Establishment of sampling sites for JR. We used the same methodology used for VGR to establish fixed and variable sampling sites for JR, with the differences described below. The GE ruler tool line generated 18,888 waypoints and a perimeter of 101.2 km. After the exclusion of sampling sites in front of countryside houses, in the urban area and in security area of the dam, 128 sampling sites remained, representing 63% of the initial number.
We chose to use stratified sampling to establish fixed sampling sites in JR, in contrast with the method adopted in VGR, because the exclusion of many sampling sites prevented the use of systematic sampling. For variable sampling sites, we carried out a new drawing for each sampling trip with replacement of sampling sites that were already sampled because of their limited number.
Capturing fish. We used 180 gillnets per sampling trip; 90 at the fixed sampling sites and 90 at the variable sampling sites. At each sampling site, we installed a set of 10 gillnets (each 20-m long and approximately 1.7-m high) with stretched mesh from 3 to 16 cm in the following order: 3, 8, 4, 10, 5, 12, 6, 14, 7 and 16. We installed the set of gillnets in the littoral zone of the reservoirs, parallel to the shore, late in the afternoon and removed it the next morning.
At VGR, we used a fishing effort of 76,775.4 m^{2} at the fixed sampling sites and 77,470.2 m^{2} at the variable sampling sites. At JR, the fishing effort was 55,427.3 m^{2} at the fixed sampling sites and 57,430.7 m^{2} at the variable sampling sites. The differences in fishing effort between fixed and variable points were caused by the loss of nets.
For each captured curimba, we recorded the sampling site and mesh size of the gillnet. We fixed the specimens in 10% formaldehyde and, in the laboratory, determined standard length (SL, cm), body weight (BW, g) and sex macroscopically after dissection. We deposited the voucher specimens in the fish collection of the Universidade Federal de Minas Gerais under the numbers ICT-UFMG 2897 (VGR) and ICT-UFMG 2896 (JR).
Metrics and analyses. For each reservoir, we analyzed the influence of the sampling design on eight metrics: catch per unit effort (CPUE), catch constancy (C), SL, SL-capture distance relationship, Fulton condition factor (K), weight-length relationship, sex ratio and proportion of individuals of each sex. We performed 70 analyses of these metrics (35 per reservoir), comparing the results obtained by the two sampling designs.
We calculated catch per unit effort (CPUE) according to ^{Gulland (1969}) as modified by ^{Alves et al. (1998}), dividing the number of captured curimba by the fishing effort (in 1,000 m^{2}) for each mesh size and summed the quotient of all meshes. We calculated the CPUE for sampling design, as well as per reservoir zone, sex and sampling trip separately for each sampling design. We determined the influence of sampling design, reservoir zone and sex on CPUE using the effect size for χ^{ 2 } according to ^{Cohen (1988}). Thus, we used g effect size to determine the influence of sampling design alone and w effect size to determine the influence of sampling design associated with reservoir zone and sex.

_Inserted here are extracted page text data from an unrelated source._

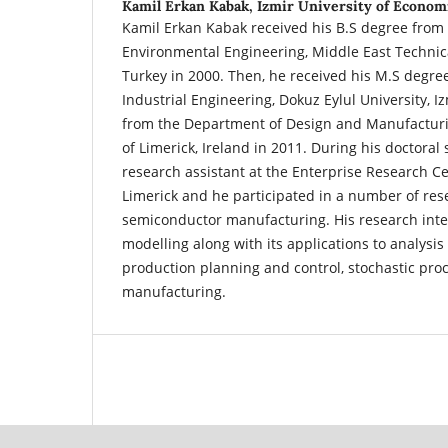
Kamil Erkan Kabak,
Izmir University of Econom
Kamil Erkan Kabak received his B.S degree from
Environmental Engineering, Middle East Technica
Turkey in 2000. Then, he received his M.S degr
Industrial Engineering, Dokuz Eylul University, I
from the Department of Design and Manufacturi
of Limerick, Ireland in 2011. During his doctoral
research assistant at the Enterprise Research Ce
Limerick and he participated in a number of res
semiconductor manufacturing. His research inte
modelling along with its applications to analysi
production planning and control, stochastic pr
manufacturing.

We determined C per sampling design according to ^{Dajoz (1978}), and classified curimba as: (I) constant, when present in more than 50% of the sampling trips; (II) accessory, when present in between 25 and 50% of the sampling trips; and (iii) rare, when in less than 25% of the sampling trips.
We established the frequency distribution of curimba by SL class, with the number of classes being determined according to ^{Sturges (1926}). We tested for differences in the frequency distribution of curimba by SL class between sampling designs with the Kolmogorov-Smirnov test. We determined the influence of sampling design, sex and their interaction on SL using the effect size with a two-way ANOVA (f), also according to ^{Cohen (1988}).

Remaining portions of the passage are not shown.